Tuesday, February 16, 2016

Read 180: Getting SRC Quiz numbers up!

After a PLC meeting last month where I JUST found out that students should be passing about 10 SRC quizzes by the end of the year, I knew I had to come up with a plan! After pulling the Student report, I found that most of my students were way behind. Some had never passed an SRC Quiz to date and some had never even attempted-- and it is second semester, y'all!

I created a sticker chart for passed SRC Quizzes. Believe it or not, ladies and gentlemen, high school kids go gaga for stickers! 

I grabbed some paper from the large paper rolls downstairs and created a graph. Student names at the bottom, and number of books up the left side of the chart. I added dotted lines across the chart at checkpoints. These checkpoints are the school grade check dates for intervention--perfect time to pull kids in and get them caught up. You could easily make your own deadlines if your school doesn't have this in place.


I broke the time left down into obtainable goals and dealines for meeting those goals.

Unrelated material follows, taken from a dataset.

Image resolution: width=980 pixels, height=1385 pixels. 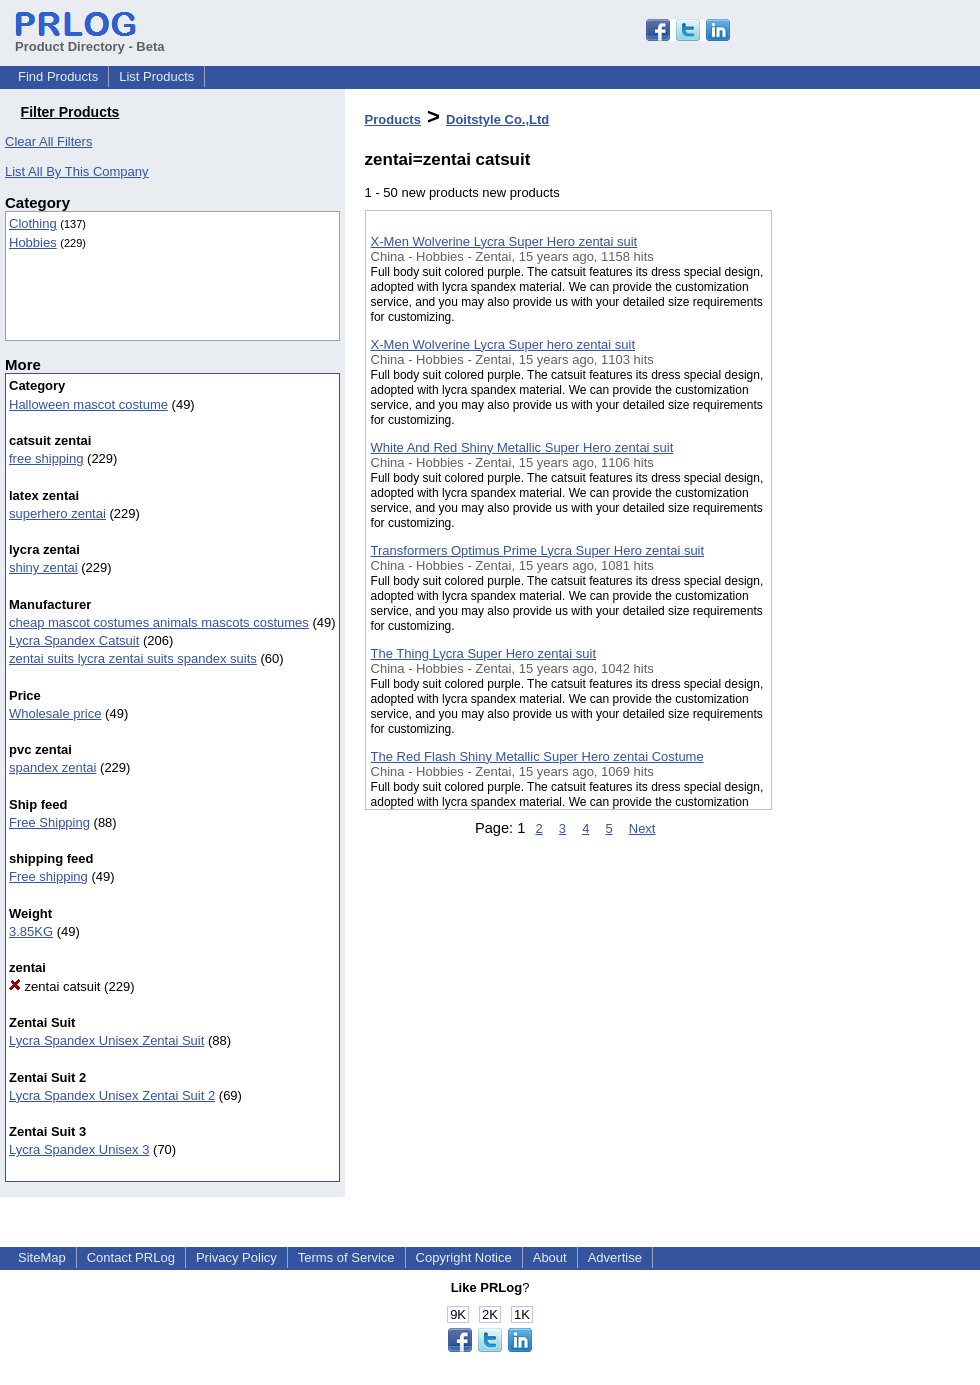 I want to click on zentai catsuit, so click(x=55, y=986).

After each kid passes an SRC quiz, I ask that the student SHOW me their screen with the "Pass" screen. This prevents any issue of students telling me that the computer didn't count their passing score. I don't even give them the opportunity to argue about this. I also don't let them choose their stickers (Kids would be flipping through and deciding on a sticker for a good 20 minutes if you let this happen. Just hand them a sticker and move on!).

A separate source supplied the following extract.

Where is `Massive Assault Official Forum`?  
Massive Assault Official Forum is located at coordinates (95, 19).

When I see their passing screen, I will give them a sticker from my $0.97 sticker book I grabbed at Wal-mart in the craft section. (I have a "boy" and a "girl" sticker book as I find the boys don't typically get too excited for butterflies, but to each his own). 

After implimenting this chart, you can see that some students REALLY took off! We still have a few that need to get moving. But before the chart the most I had passed was 3 quizzes and the (mode) average was 0! 

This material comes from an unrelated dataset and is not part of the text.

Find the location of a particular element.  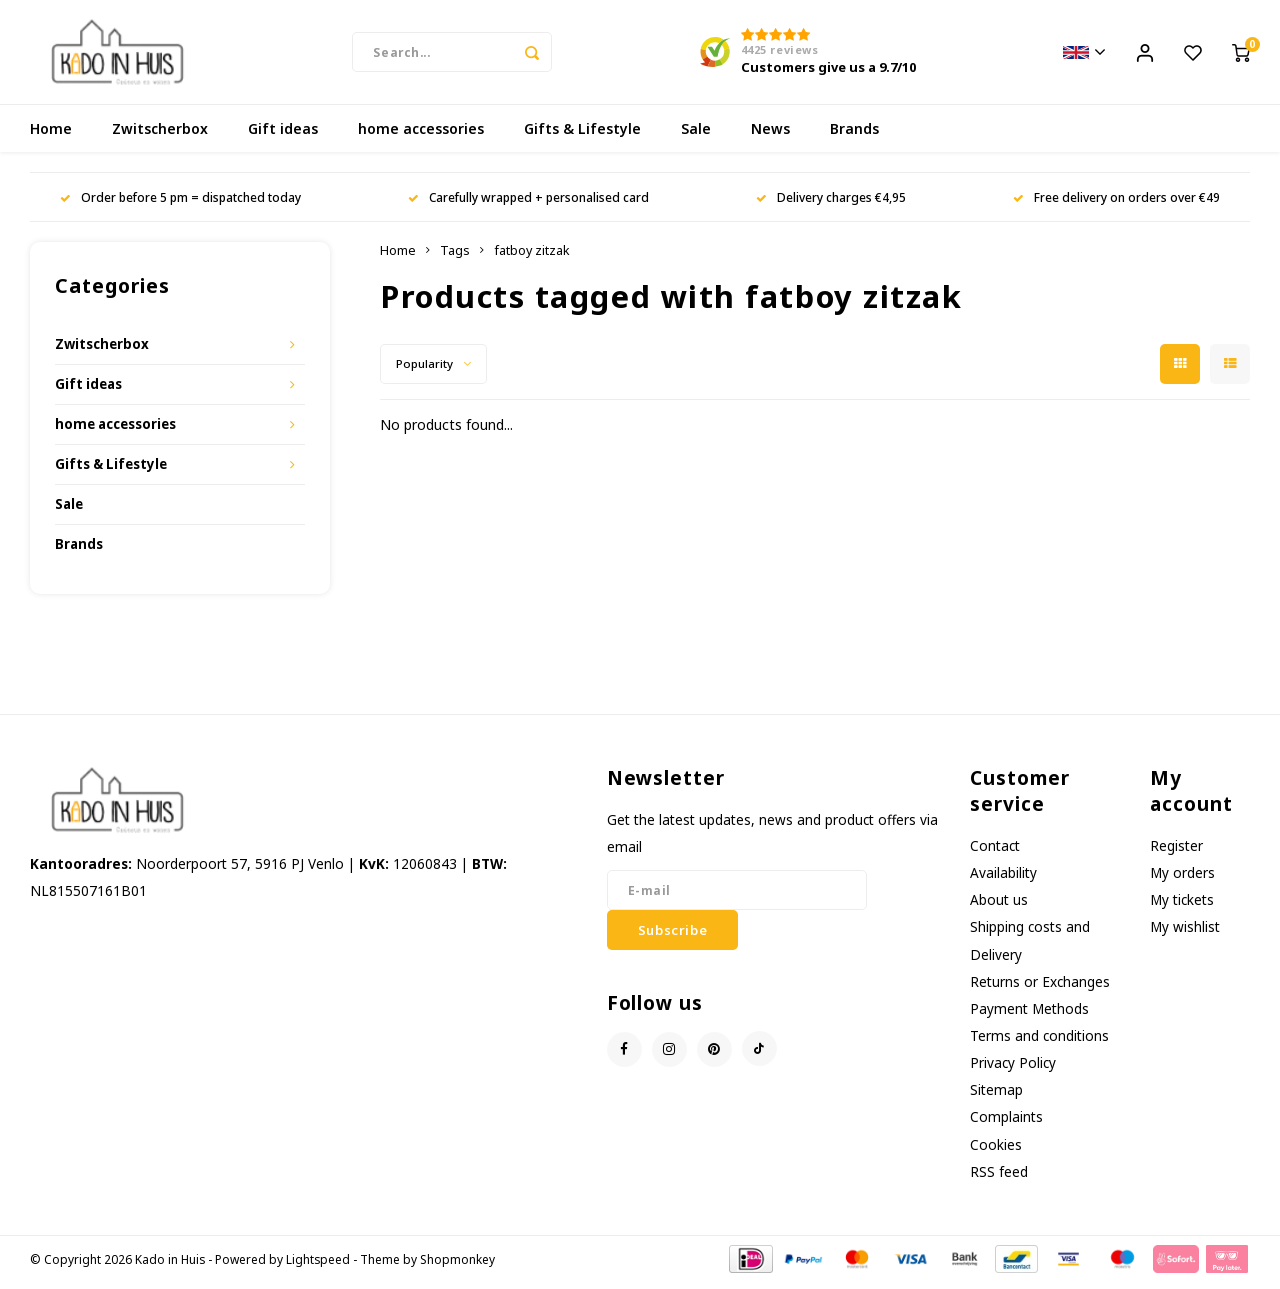 Zwitscherbox is located at coordinates (160, 134).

What I will try next year:
Take time to make this instead of making it 10 minutes before class when the idea comes to me. Taking pride in how the chart looks shows my students that they too should take pride in their work and I don't accept lazy work.

Up the ante! The minimum goal may be 10 but really, honestly, that is a bit low. Now that I have this chart, kids are zipping up the chart! I think I will make it 10 or even 15 books per semester! 

Only give kids BIG stickers for milestones or checkpoints.